En d’autres termes, les croyants sincères ne se concentrent pas sur le jeûne, mais sur le Seigneur du jeûne. N’oublions pas en effet à qui appartient réellement le jeûne. Allah dit dans le hadith qudsi : « Chaque action du fils d’Adam lui appartient sauf le jeûne. Celui-ci M’appartient et c’est Moi qui en paie le prix. » Cette tradition sainte fait allusion à la dimension profonde du jeûne en lien avec la nature spirituelle du fils d’Adam, l’être humain, dépositaire du souffle de l’Esprit divin, cet Esprit qui n’est autre que le vicaire d’Allah sur la terre du corps. Lorsque nous nous détachons, à travers le jeûne, des conditions existentielles liées au corps et à l’âme, nous pouvons retrouver en nous cette Présence divine. Le musulman jeûneur, la musulmane jeûneuse, doivent faire place en eux-mêmes pour accueillir et donner hospitalité à cette réalité secrète et sacrée du jeûne. C’est ainsi qu’ils pourront accéder à une condition d’intimité spirituelle unique avec Allah. Les maîtres spirituels de l’islam enseignent que la nature profonde et réelle du jeûne rituel transcende l’effort individuel, la volonté propre et la conscience du jeûneur.

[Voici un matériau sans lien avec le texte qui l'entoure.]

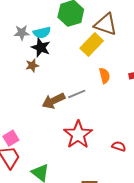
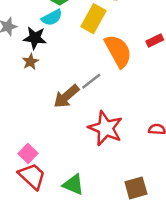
cyan semicircle: (42, 33) -> (52, 18), moved
orange semicircle: (104, 76) -> (118, 51), size x1.8

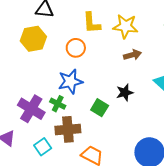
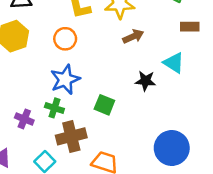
black star: (125, 92) -> (145, 81), moved, turned 30
purple cross: (31, 109) -> (24, 119), size x0.6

Le croyant pourra bénéficier de cette alchimie divine en s’abstenant de manger, de boire et des autres interdits extérieurs, mais aussi et surtout en s’abstenant et en se privant de lui-même, en faisant le sacrifice de son propre ego, en renonçant aux prétentions illusoires d’un mérite personnel.

 

Comment faire ? Commencer par purifier son intention avant tout. « En vérité, les actes ne dépendent que des intentions, et chacun aura selon son intention. » (hadith) Cette intention s’exprime verbalement par la formule sacrée bismillahi al-rahman al-rahim que nous prononçons avant de jeûner, au début du mois, et que nous renouvelons chaque nuit de Ramadan. Cette formule indique la disposition intérieure que le musulman devrait adopter au moment de jeûner, de prier, d’agir, de vivre, et ce non pas en son nom propre, mais « au nom et par le nom d’Allah », dans le rappel de Son Nom et dans la recherche de Sa miséricorde en ce monde et dans l’Autre monde. bismillah al-rahman al-rahim.

 

C’est également avec cette disposition intérieure qu’il faut lire le Coran, dont chaque sourate, excepté une, commence justement par bismillah al-rahman al-rahim. Le premier verset révélé n’est-il pas : « Lis au Nom de ton Seigneur qui a créé ! » Telle est la méthode : lire au nom de notre Seigneur, mieux encore : lire au nom de notre Seigneur, avec le Prophète Muhammad, suivant la lecture miraculeuse du nabiyy ummiyy, le Prophète illettré qu’Allah a rendu capable de lire, de réciter, de transmettre avec transparence Sa parole au point qu’elle devienne sa propre nature. Pour pouvoir bénéficier du miracle de la révélation du Coran, pour recevoir la science d’Allah, nous devons suivre l’exemple du Prophète, en commençant donc par reconnaître que nous sommes ignorants, que nous ne savons pas lire. « Je ne suis pas de ceux qui lisent », dit le Prophète à l’ange de la révélation. Alors Allah dans Sa générosité infinie nous guidera et nous enseignera ce que nous ne savons pas. « Lis et ton Seigneur est le plus Généreux. Il a enseigné par le Calame. Il a appris à l’Homme ce que celui-ci ne savait pas. »

 

Suivre la Récitation sacrée dictée par Allah, entrer en communication avec le Seigneur des mondes. La récitation du Coran n’est pas un dialogue, c’est un monologue d’Allah qui passe à travers le serviteur. Celui-ci doit s’effacer et faire silence en lui-même pour pouvoir, in-sha’Allah, être pleinement attentif et à l’écoute de la Parole d’Allah sans cesse révélée, pour pouvoir contempler la beauté des manifestations de la Miséricorde d’Allah.

 

Le mois du Ramadan nous rétablit dans la conscience et la reconnaissance de ce miracle du Coran qui se manifeste, qui se fait lire, qui se fait entendre, qui se fait toucher, qui se rend perceptible, qui émeut aux larmes, qui adoucit et fait frémir les cœurs, qui déconcerte les intelligences, qui guérit les âmes et les corps, qui renouvelle et augmente la foi des croyants, qui rappelle le Seigneur des mondes. Le Coran est l’un des signes les plus évidents de la Miséricorde d’Allah.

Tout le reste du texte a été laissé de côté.